19 patterns: 0 correct (0.0%), 19 wrong (100.0%)

As expected, it is not responding correctly to these either. Let's swap the data back, continue training, and then re-test.

>>> n.swapData()
Swapping training and testing sets...
60 training patterns, 19 test patterns
>>> n.train(5)
Epoch #     1 | TSS Error: 14.2245 | Correct: 0.0000
Epoch #     2 | TSS Error: 12.9923 | Correct: 0.0000
Epoch #     3 | TSS Error: 10.3263 | Correct: 0.0000
Epoch #     4 | TSS Error: 7.8044 | Correct: 0.0833
Epoch #     5 | TSS Error: 5.8430 | Correct: 0.3500
Reset limit reached; ending without reaching goal
----------------------------------------------------
Final #     5 | TSS Error: 5.8430 | Correct: 0.3500
----------------------------------------------------
>>> n.swapData()
Swapping training and testing sets...
19 training patterns, 60 test patterns
>>> n.evaluate()
network classified image #2 (eyes) as ???
network classified image #4 (eyes) as ???
network classified image #5 (eyes) as ???
network classified image #6 (eyes) as ???
network classified image #7 (eyes) as ???
network classified image #8 (eyes) as ???
network classified image #9 (eyes) as ???
network classified image #10 (sunglasses) as ???
network classified image #12 (eyes) as ???
network classified image #13 (eyes) as ???
network classified image #14 (eyes) as ???
network classified image #15 (eyes) as ???
network classified image #16 (eyes) as ???
network classified image #18 (eyes) as ???
19 patterns: 5 correct (26.3%), 14 wrong (73.7%)

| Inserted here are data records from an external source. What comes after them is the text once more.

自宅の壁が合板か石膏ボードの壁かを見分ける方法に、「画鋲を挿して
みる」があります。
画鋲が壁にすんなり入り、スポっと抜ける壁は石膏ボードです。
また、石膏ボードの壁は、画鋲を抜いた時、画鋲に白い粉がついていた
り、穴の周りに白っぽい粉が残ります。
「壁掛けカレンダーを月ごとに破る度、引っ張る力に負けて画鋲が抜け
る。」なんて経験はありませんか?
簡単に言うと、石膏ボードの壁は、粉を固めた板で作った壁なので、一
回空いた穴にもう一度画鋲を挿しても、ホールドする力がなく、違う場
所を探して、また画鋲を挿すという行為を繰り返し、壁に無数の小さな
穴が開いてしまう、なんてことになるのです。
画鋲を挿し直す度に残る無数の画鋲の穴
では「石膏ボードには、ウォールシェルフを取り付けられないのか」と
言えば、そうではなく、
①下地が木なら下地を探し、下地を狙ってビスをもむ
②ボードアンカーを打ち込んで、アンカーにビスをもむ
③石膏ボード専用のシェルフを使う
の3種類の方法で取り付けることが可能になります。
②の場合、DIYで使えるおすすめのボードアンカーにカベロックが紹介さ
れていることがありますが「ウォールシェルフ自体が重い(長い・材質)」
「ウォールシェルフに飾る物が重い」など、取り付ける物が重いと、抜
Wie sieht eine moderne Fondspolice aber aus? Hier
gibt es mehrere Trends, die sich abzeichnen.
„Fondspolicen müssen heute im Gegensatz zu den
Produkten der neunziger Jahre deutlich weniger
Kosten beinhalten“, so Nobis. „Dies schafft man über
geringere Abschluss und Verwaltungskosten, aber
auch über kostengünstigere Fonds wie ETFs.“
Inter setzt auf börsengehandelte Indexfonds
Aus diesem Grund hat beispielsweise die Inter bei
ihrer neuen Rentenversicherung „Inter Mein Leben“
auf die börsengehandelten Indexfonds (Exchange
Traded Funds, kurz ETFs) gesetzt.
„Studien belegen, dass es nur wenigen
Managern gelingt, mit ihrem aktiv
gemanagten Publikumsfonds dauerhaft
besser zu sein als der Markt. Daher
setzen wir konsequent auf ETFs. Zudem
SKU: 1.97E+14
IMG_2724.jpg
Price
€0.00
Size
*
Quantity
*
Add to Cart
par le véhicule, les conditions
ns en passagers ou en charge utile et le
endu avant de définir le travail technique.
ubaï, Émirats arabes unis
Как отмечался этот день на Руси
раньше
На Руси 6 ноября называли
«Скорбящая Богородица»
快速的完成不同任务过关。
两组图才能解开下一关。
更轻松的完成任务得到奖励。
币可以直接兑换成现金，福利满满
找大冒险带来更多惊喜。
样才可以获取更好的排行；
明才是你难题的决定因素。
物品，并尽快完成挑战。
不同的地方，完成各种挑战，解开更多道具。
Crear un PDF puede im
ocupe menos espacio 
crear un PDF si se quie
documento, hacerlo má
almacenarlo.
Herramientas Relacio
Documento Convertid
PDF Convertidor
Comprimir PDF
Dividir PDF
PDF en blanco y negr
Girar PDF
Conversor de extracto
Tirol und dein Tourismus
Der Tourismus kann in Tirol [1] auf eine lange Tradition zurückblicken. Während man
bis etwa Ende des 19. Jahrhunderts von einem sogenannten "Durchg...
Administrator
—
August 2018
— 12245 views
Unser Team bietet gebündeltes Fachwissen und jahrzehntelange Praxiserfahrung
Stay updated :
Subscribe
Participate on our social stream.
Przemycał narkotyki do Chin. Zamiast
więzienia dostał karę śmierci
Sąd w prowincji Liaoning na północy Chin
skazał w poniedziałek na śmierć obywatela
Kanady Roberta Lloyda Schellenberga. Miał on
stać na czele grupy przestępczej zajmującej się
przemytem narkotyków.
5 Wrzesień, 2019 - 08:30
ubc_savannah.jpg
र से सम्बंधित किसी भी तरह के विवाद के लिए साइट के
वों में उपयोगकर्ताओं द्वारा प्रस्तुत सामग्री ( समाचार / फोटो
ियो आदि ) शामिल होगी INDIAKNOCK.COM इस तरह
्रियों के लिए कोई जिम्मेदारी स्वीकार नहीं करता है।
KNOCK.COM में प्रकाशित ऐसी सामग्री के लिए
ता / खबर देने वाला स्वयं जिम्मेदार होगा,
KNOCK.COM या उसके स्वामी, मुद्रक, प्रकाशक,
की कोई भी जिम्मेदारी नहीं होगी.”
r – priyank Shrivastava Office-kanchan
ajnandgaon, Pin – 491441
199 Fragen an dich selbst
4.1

Clearly the performance of the network is improving. After several more iterations of this process of swapping the data and additional training, the network will start performing well on both the training set and the testing set and learning can be stopped. Remember the goal is to achieve good performance on the training set while still being able to respond appropriately to the novel data in the testing set.

Analyze results
Once the training process is complete, we can look more closely at the activations and weights to try to understand how the network has solved the task. In the python interpreter do n.showPerformance() and observe for which images each unit is active. How are the hidden units coding for the different categories of images? For the sunglasses task there is only one hidden unit, so this is pretty straight forward. Next look at the hidden weights. What parts of the image are the hidden units focusing on? Why are these locations of the image important for the given task?

After you have successfully completed the sunglasses example, repeat this process (Steps 1-6 above) on a task of your choice using some subset of the faces image data. In the file lab5.tex explain in detail what you did in each step.

Creating a successful classifier often requires an iterative process. You may find that you need more hidden units. You may find that you need more training examples. Some problems you'd like to try (such as recognizing the emotions in the images) may be too difficult to solve with these down-sized images.

Once you have successfully created a new classifier, take screen shots of your resulting hidden weights and save them in files called hidden1.png, hidden2.png, and so on.

One method of getting screen shots is to right click the mouse on the camera icon at the bottom of your screen. Select properties and then select "Active Window" under "Region to capture". You will only need to do this step once. From now on, it will always grab the active window. Then go to one of the conx weight windows and left click the mouse to make it the active window. Finally left click on the camera to get the screen shot. Include these hidden files as figures in your lab writeup.

Submitting your code

To submit your code, you need to use git to add, commit, and push the files that you modified. Print out the pdf version of the lab5.tex file and hand it in at the start of lab the Tuesday after spring break (March 15).